Алфавит от A до S - Навид Кермани
Рэйчел Каск в своем грустном, но правдивом эссе пишет, что мать олицетворяет страну ее происхождения, но ее национальность определил отец. Я тоже чувствовала, что амбиции отца, его стремление к независимости и его трудолюбие не совсем мне подходят – как одежда, сшитая для кого-то другого. Но иного выбора у меня не было; я не могла повторить путь мамы. Она сама, недовольная своей ролью домохозяйки, передала мне те же мужские ценности, которые вовсе не были ее собственными и не соответствовали ни ее воспитанию, ни жизненному укладу. Однако, пытаясь сохранить свою женственность, я жила как мужчина и работала вдвое больше, чем мой отец, для которого работа была смыслом жизни. Конечно, я должна была утверждать, что мне это нравится, ведь я сама сделала свой выбор. «Я не феминистка, а трансвестит, исполненный ненависти к себе», – заявляет Каск.
* * *
Снова приснилось что-то другое, не мать, она уже давно не приходила ко мне в снах. Похоже, она покинула промежуточный мир, в котором находилась значительно дольше сорока дней, но меньше года, и ушла окончательно. Когда именно это произошло? Возможно, шаманы знают временные рамки подобных переходов. Наверное, я могла бы установить с ней связь, ведь, судя по всему, тот загробный мир находится внутри нас самих, иногда проявляется в снах или становится доступным через пение, молитвы и удары барабана. Важнее всего то, что после смерти матери я смогла увидеть покой на ее лице. Но теперь я скучаю по ней еще больше.
331
Вероятно, это и есть дно – ссориться из-за тапочек для школьной поездки, которые никак не удается найти. Взвинченная тридцатью семью сообщениями, каждое из которых кажется еще более детским, чем предыдущее, я продолжаю читать дневник Низона, пока не добираюсь до его кризиса с Одиль, из которого надеюсь извлечь какой-нибудь урок или найти утешение. 4 июня 2000 года Низон называет себя «пленником своего я», видя в этом причину своей несостоятельности как партнера, потому что его писательство – это воплощение его жизни. Однако если ты кого-то любишь, то жизнь принадлежит не только тебе. «Полагаю, именно моя хрупкая творческая натура является причиной того, что Одиль не может принять моего творчества и не может разделить его». Пока он чувствует себя непонятым или даже презираемым в самом своем сокровенном, она хочет видеть рядом мужчину более практичного и деловитого, активного и гибкого, который бы не зацикливался на себе. «Мы смотрим друг на друга с горечью, как будто с разных сторон глубокого ущелья, и злимся друг на друга. Мы стали чужими и порой больше напоминаем врагов».
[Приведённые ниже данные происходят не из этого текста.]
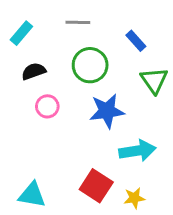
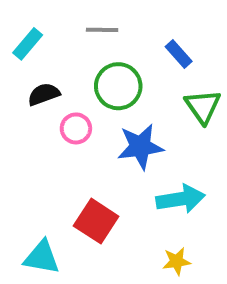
pink circle: (47, 106) -> (76, 128), moved
red square: (96, 186) -> (96, 221), moved

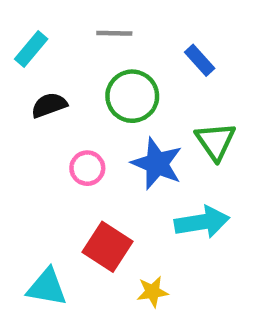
green triangle: (203, 106) -> (215, 141), moved
pink circle: (76, 128) -> (87, 168), moved
blue star: (140, 147) -> (157, 164), turned 30
yellow star: (177, 261) -> (152, 292), moved

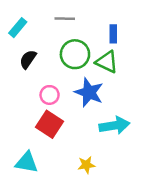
blue rectangle: (200, 60) -> (113, 34), turned 42
black semicircle: (49, 105) -> (28, 59), turned -36
green triangle: (215, 141) -> (107, 62), moved, turned -30
red square: (108, 247) -> (50, 124), moved

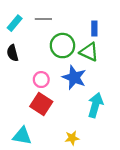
gray line: (65, 19) -> (43, 19), moved
black semicircle: (28, 59) -> (13, 53), moved, turned -49
cyan arrow: (114, 125) -> (95, 105), turned -65

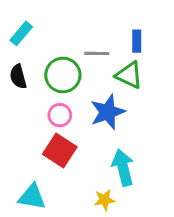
gray line: (43, 19) -> (97, 53), moved
green circle: (62, 46) -> (63, 75), moved
blue star: (74, 77) -> (108, 112), turned 30
cyan arrow: (95, 105) -> (123, 167), moved, turned -30

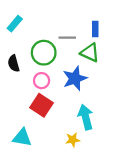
black semicircle: (18, 77) -> (14, 63), moved

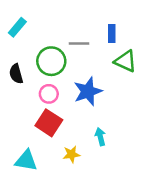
green triangle: (90, 53) -> (126, 61), moved
cyan arrow: (86, 117) -> (100, 137), size x0.6
yellow star: (73, 140) -> (71, 154), moved

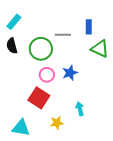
black semicircle: (16, 74) -> (12, 46), moved
blue star: (88, 91) -> (70, 73), size x0.7
pink circle: (49, 94) -> (47, 75), moved

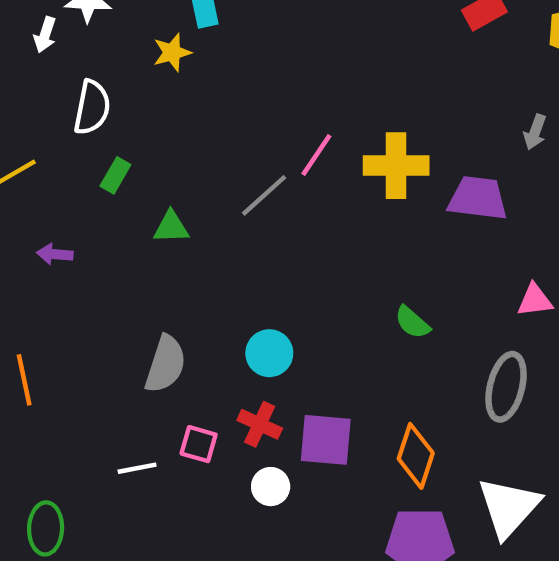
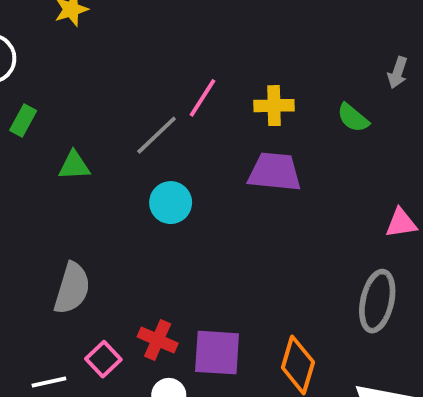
yellow cross: (396, 166) -> (274, 106), size x0.7
purple trapezoid: (478, 198) -> (275, 172), moved
green semicircle: (412, 322) -> (353, 118), moved
cyan circle: (269, 353) -> (171, 203), moved
pink square: (199, 444) -> (103, 359), turned 32

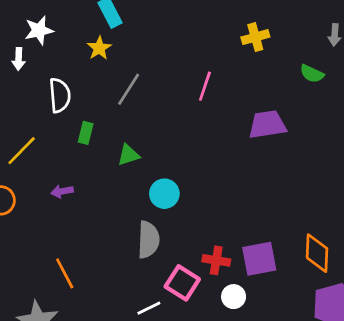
yellow cross: (274, 106) -> (255, 37), moved
gray line: (157, 135) -> (129, 89), moved
cyan circle: (171, 203) -> (164, 194), moved
pink square: (103, 359) -> (182, 283), size x1.4

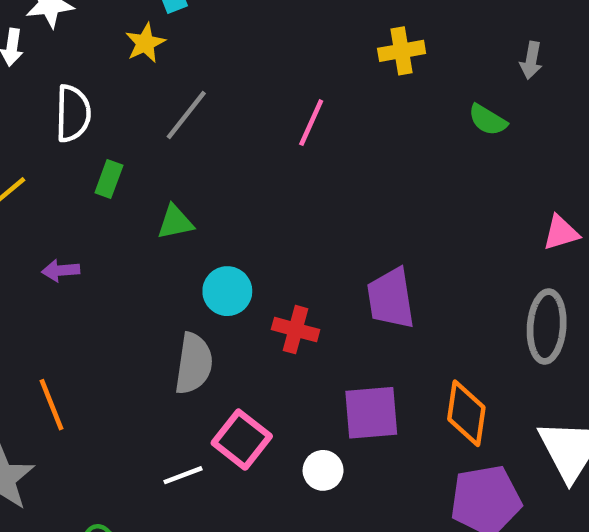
purple trapezoid: (267, 125) -> (391, 298), moved, turned -96
red cross: (216, 260) -> (296, 330), moved

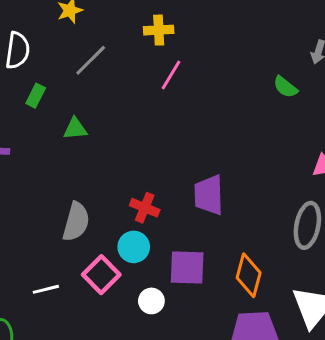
yellow cross: (402, 51) -> (159, 30), moved
cyan circle: (227, 291) -> (134, 247), moved
white line: (183, 475) -> (46, 289), moved

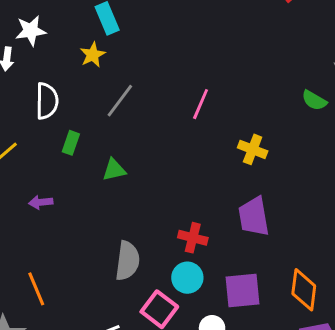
yellow cross: (159, 30) -> (253, 149), moved, turned 32

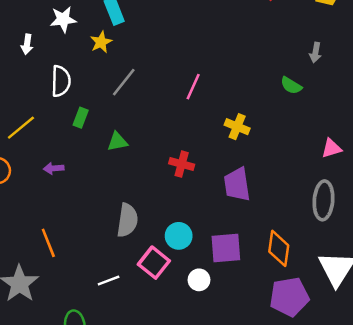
white star: (31, 31) -> (63, 19), moved
red cross: (193, 238) -> (182, 164), moved

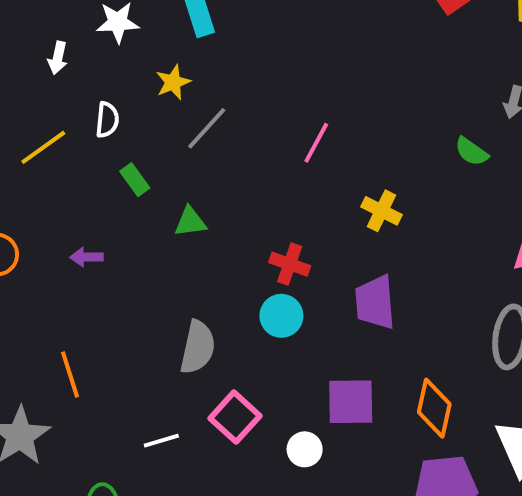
yellow star: (101, 42) -> (173, 82), moved
white semicircle: (61, 81) -> (107, 120), size x0.7
green rectangle: (81, 118) -> (135, 180), turned -60
yellow line: (21, 128) -> (43, 147), moved
cyan circle: (179, 236) -> (281, 316), moved

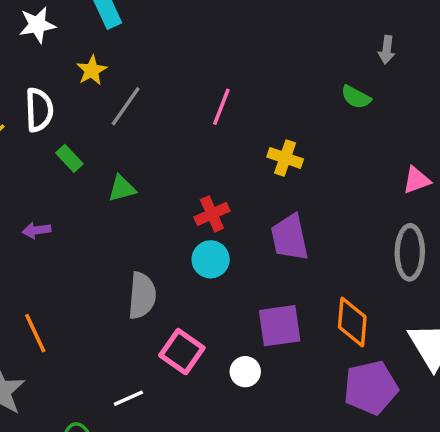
white semicircle: (107, 120) -> (39, 110), size x1.4
red cross: (290, 264) -> (212, 214), turned -36
white line: (161, 441) -> (128, 398), moved

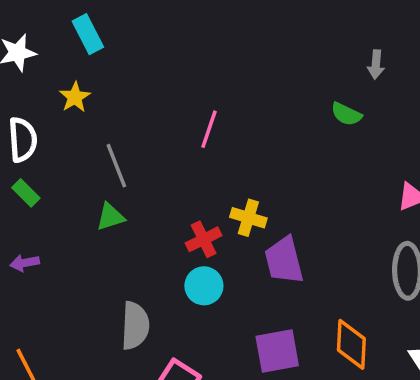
gray line: (126, 106) -> (116, 166), moved, turned -54
green rectangle: (69, 158) -> (26, 193), moved
yellow cross: (285, 158) -> (248, 218), moved

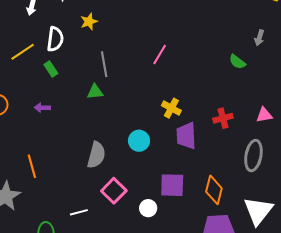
red cross: (204, 239) -> (223, 118), moved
Да, статистика показывает, что подобное происходит в каждом втором-третьем браке. Тем не менее Одиль и Паулю Низону удалось то, что происходит гораздо реже и, вероятно, ценнее любых новых отношений: освободившись друг от друга, они смогли по-настоящему быть. Одиль назвала день их развода – 16 декабря 2003 года – «вторым по счастью днем в своей жизни, уступающим только дню свадьбы в марте 1980 года, потому что они вновь обрели свое достоинство и открыли путь для новой формы отношений». Адвокат – один на двоих, что само по себе кажется из другого мира, – организовал не только развод, но и его празднование. Все отмечали, как трепетно они относятся друг к другу, как он искал ее взгляд даже со сцены, как нежно она брала его под руку, когда после встречи с читателями мы шли в ресторан. В искусстве любви Пауль и Одиль не следовали никаким правилам и, похоже, достигли в нем настоящего мастерства, если спустя сорок лет они так хорошо ладят друг с другом. «Она привлекает меня своим смелым и шаловливым духом, а также той хрупкостью, которая словно граничит со смертью, с которой я всегда боролся, – пишет он 26 апреля 2009 года. – Она трогает меня до глубины души». Именно в разлуке они научились быть вместе по-настоящему. Гельдерлин, который считал, что подлинное самосознание возможно только тогда, когда отделяешься от самого себя, но при этом находишь в другом свое собственное «я», имел в виду опыт, который в любви возможен и на земле.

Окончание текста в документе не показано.